MSP level User Management
The MSP level User Management page is accessed from the MSP Administration menu. Here you manage your organization’s local and KaseyaOne user’s.
-
Local users: The Local Users tab lists the Graphus users for which you have created a Graphus account locally. Only local user accounts will receive Graphus specific login credentials.
To add a new local user, click Add Local User and complete the form.
-
KaseyaOne users: The KaseyaOne Users tab displays only users created via Automatic User Access.

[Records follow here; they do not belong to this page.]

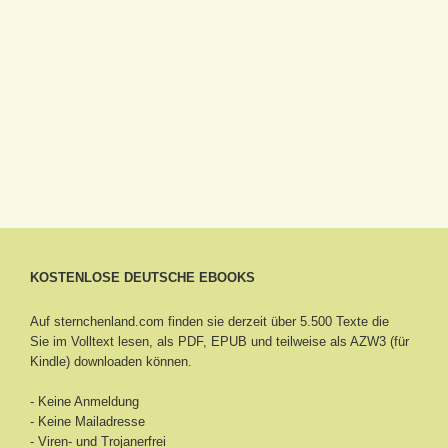
KOSTENLOSE DEUTSCHE EBOOKS
Auf sternchenland.com finden sie derzeit über 5.500 Texte die
Sie im Volltext lesen, als PDF, EPUB und teilweise als AZW3 (für
Kindle) downloaden können.
- Keine Anmeldung
- Keine Mailadresse
- Viren- und Trojanerfrei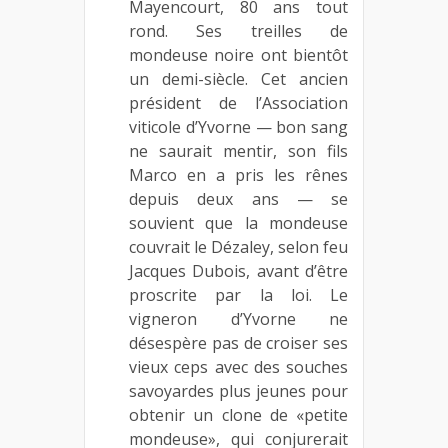
Mayencourt, 80 ans tout
rond. Ses treilles de
mondeuse noire ont bientôt
un demi-siècle. Cet ancien
président de l’Association
viticole d’Yvorne — bon sang
ne saurait mentir, son fils
Marco en a pris les rênes
depuis deux ans — se
souvient que la mondeuse
couvrait le Dézaley, selon feu
Jacques Dubois, avant d’être
proscrite par la loi. Le
vigneron d’Yvorne ne
désespère pas de croiser ses
vieux ceps avec des souches
savoyardes plus jeunes pour
obtenir un clone de «petite
mondeuse», qui conjurerait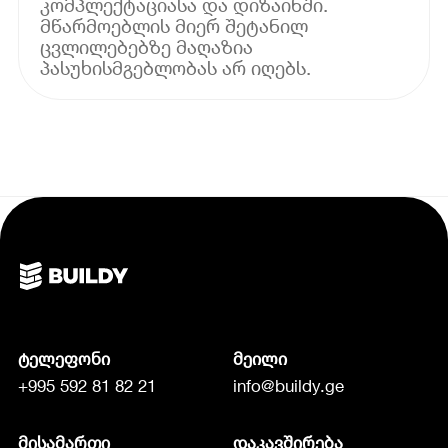
კომპლექტაციასა და დიზაინში.
მწარმოებლის მიერ შეტანილ
ცვლილებებზე მაღაზია
პასუხისმგებლობას არ იღებს.
ტელეფონი
მეილი
+995 592 81 82 21
info@buildy.ge
მისამართი
დაკავშირება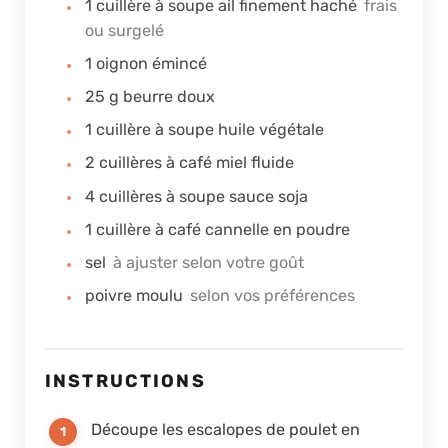
1
cuillère à soupe
ail finement haché
frais
ou surgelé
1
oignon émincé
25
g
beurre doux
1
cuillère à soupe
huile végétale
2
cuillères à café
miel fluide
4
cuillères à soupe
sauce soja
1
cuillère à café
cannelle en poudre
sel
à ajuster selon votre goût
poivre moulu
selon vos préférences
INSTRUCTIONS
Découpe les escalopes de poulet en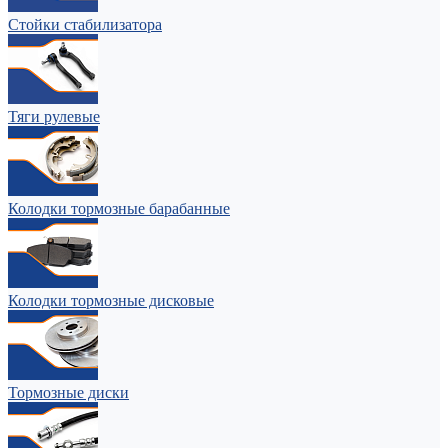
Стойки стабилизатора
Тяги рулевые
Колодки тормозные барабанные
Колодки тормозные дисковые
Тормозные диски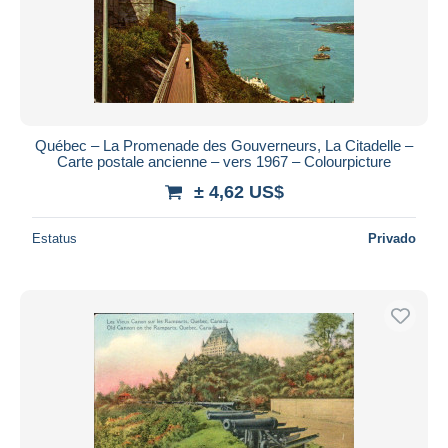
Québec – La Promenade des Gouverneurs, La Citadelle –
Carte postale ancienne – vers 1967 – Colourpicture
± 4,62 US$
Estatus
Privado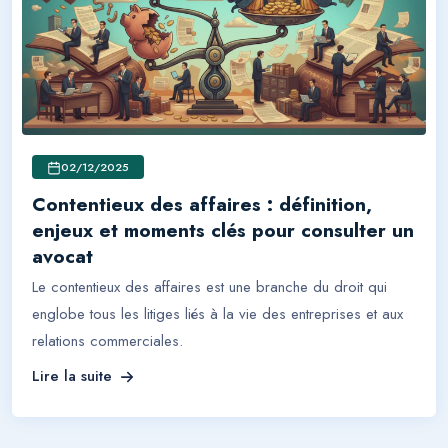
02/12/2025
Contentieux des affaires : définition,
enjeux et moments clés pour consulter un
avocat
Le contentieux des affaires est une branche du droit qui
englobe tous les litiges liés à la vie des entreprises et aux
relations commerciales.
Lire la suite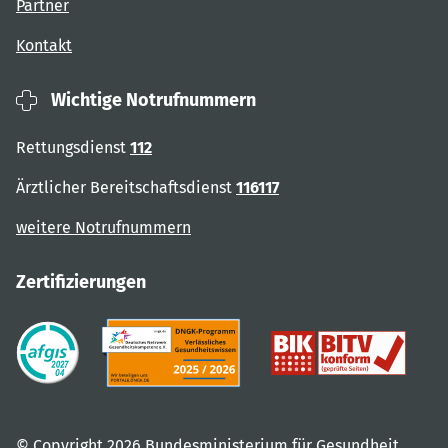
Partner
Kontakt
Wichtige Notrufnummern
Rettungsdienst
112
Ärztlicher Bereitschaftsdienst
116117
weitere Notrufnummern
Zertifizierungen
© Copyright 2026 Bundesministerium für Gesundheit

When Automatic User Access is enabled on the KaseyaOne page, KaseyaOne users are required to access Graphus with KaseyaOne Unified Login.
Note: For more information about KaseyaOne, see Section 8: Introduction to KaseyaOne.
Organization level user management
Organization level users are managed on the organization's User Management page.
To access the organization’s User Management page, on the navigation bar, click Insights and click the name of the organization. In the navigation menu, click User Management. The organization's users are listed in the table. The users have access to this organization only.
To add a new user for this organization only, click the Add User button. Complete the User Information form.
Section 8: Introduction to KaseyaOne
KaseyaOne is the customer portal and central hub for all products that belong to the Kaseya IT Complete portfolio. Unified Login is Kaseya’s SSO with different user management functionalities. When Enable Log in with KaseyaOne is enabled, users can directly access Graphus coming from the KaseyaOne Portal or using their KaseyaOne credentials on the Graphus Login page.
The KaseyaOne Unified Login also includes options to:
- turn off the local Graphus login,
- grant KaseyaOne users access to Graphus without the need of creating a local Graphus user, and
- restrict the access of KaseyaOne users when they are disabled or deleted within KaseyaOne.
For information about enabling KaseyaOne Unified Login, see the article Enabling KaseyaOne Unified login for Graphus.